Tell me, please, how many lines in the records below include the word "Festival". Give no more than the number.

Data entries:

==============================

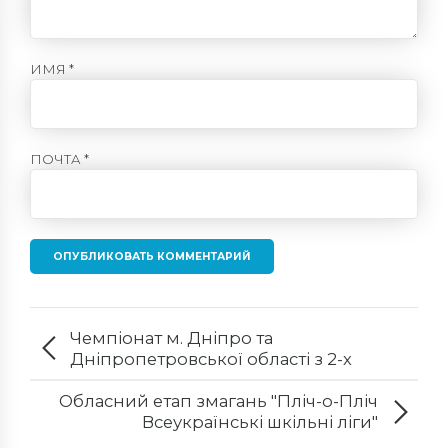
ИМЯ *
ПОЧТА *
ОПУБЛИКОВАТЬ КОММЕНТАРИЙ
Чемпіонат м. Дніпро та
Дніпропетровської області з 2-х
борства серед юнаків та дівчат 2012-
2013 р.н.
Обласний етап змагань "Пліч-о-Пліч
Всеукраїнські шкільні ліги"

==============================

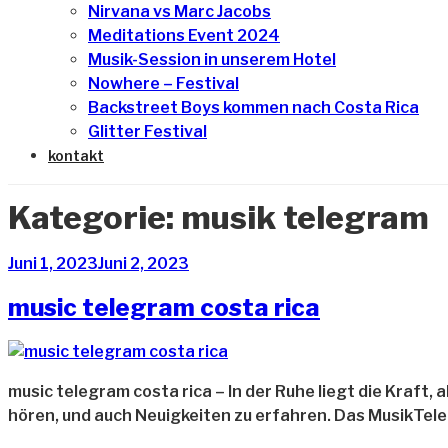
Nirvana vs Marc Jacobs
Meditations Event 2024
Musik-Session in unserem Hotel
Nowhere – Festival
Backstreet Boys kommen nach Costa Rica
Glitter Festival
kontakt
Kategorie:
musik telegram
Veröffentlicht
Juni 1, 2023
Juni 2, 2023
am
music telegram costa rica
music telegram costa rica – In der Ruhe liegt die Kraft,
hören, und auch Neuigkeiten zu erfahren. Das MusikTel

==============================

• [WORKED SOLUTION]
2